◆ WORK INSTRUCTIONS
Your answer should be the exact lines of the data below from the one containing "hasta momentos más" through the one containing "IAR MENSAJE"; please include nothing else.

◆ DATA RECORDS
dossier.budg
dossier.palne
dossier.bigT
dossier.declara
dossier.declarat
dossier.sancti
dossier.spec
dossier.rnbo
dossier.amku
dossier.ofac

...

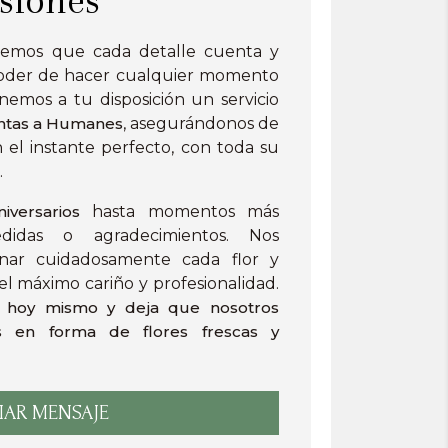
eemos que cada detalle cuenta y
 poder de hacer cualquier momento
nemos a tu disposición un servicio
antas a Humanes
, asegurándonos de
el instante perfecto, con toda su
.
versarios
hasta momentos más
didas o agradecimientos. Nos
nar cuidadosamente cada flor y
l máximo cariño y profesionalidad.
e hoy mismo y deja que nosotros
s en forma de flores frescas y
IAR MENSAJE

◆ ANSWER SECTION
hasta momentos más
didas o agradecimientos. Nos
nar cuidadosamente cada flor y
l máximo cariño y profesionalidad.
e hoy mismo y deja que nosotros
s en forma de flores frescas y
IAR MENSAJE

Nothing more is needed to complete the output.